What the task requires => Collect from the data below each line with "Harvey".

The input =>
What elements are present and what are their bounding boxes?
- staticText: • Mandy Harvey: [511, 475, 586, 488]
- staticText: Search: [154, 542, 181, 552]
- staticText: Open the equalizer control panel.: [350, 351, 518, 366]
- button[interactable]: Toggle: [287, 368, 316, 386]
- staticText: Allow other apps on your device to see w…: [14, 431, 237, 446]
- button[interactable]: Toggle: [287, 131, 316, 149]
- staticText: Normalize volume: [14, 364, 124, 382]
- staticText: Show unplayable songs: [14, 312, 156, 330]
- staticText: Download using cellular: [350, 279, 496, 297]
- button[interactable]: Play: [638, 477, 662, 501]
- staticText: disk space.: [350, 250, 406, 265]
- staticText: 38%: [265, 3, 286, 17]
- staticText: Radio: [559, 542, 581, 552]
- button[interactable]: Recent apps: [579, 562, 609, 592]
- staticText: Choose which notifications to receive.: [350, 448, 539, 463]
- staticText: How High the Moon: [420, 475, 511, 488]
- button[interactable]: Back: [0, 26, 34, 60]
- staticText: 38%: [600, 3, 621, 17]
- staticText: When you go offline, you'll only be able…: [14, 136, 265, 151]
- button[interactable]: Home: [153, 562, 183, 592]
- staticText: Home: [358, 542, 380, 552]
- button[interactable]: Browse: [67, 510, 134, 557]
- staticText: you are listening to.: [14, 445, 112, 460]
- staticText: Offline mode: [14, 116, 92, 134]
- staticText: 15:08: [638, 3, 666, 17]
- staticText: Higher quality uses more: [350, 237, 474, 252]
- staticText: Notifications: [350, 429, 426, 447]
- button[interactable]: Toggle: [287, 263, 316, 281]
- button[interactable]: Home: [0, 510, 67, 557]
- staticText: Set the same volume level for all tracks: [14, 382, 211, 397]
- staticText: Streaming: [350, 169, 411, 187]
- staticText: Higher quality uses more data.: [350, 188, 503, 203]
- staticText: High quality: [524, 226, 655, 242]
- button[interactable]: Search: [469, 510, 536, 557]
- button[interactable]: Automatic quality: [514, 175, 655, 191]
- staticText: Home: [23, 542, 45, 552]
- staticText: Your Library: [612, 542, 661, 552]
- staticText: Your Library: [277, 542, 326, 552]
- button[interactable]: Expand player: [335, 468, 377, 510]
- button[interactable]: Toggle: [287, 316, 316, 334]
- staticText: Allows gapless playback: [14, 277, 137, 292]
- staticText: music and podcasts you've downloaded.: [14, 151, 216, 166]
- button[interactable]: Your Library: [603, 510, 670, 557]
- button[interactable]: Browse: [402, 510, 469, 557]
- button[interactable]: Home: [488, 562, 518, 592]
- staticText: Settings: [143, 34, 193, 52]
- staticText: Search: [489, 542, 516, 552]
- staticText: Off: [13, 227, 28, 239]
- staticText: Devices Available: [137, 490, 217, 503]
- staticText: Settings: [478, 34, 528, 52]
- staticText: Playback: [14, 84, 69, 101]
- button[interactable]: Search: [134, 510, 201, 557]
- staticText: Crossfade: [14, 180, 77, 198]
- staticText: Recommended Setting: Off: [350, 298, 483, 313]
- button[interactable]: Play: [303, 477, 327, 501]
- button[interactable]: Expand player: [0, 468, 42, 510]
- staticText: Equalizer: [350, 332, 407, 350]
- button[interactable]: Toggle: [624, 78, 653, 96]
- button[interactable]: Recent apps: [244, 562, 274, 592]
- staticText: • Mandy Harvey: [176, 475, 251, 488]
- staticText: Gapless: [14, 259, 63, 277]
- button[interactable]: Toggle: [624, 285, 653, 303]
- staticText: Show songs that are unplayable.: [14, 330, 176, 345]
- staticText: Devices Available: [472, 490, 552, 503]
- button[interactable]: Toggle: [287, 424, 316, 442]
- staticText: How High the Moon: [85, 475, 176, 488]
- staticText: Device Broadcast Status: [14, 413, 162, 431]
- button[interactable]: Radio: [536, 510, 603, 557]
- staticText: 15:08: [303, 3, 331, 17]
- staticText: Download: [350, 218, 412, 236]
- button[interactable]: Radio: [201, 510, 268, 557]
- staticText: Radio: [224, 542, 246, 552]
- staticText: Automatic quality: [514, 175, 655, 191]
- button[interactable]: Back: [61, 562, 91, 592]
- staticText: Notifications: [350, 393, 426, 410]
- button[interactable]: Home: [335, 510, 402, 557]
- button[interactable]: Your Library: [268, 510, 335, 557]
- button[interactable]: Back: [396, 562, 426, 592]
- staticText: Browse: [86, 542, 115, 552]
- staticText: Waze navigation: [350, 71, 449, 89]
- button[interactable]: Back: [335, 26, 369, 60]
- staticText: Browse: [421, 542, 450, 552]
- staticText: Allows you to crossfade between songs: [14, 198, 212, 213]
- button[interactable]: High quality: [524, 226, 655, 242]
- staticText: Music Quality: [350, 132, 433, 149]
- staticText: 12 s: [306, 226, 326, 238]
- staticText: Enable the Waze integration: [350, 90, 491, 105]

Task solution =>
- staticText: • Mandy Harvey: [511, 475, 586, 488]
- staticText: • Mandy Harvey: [176, 475, 251, 488]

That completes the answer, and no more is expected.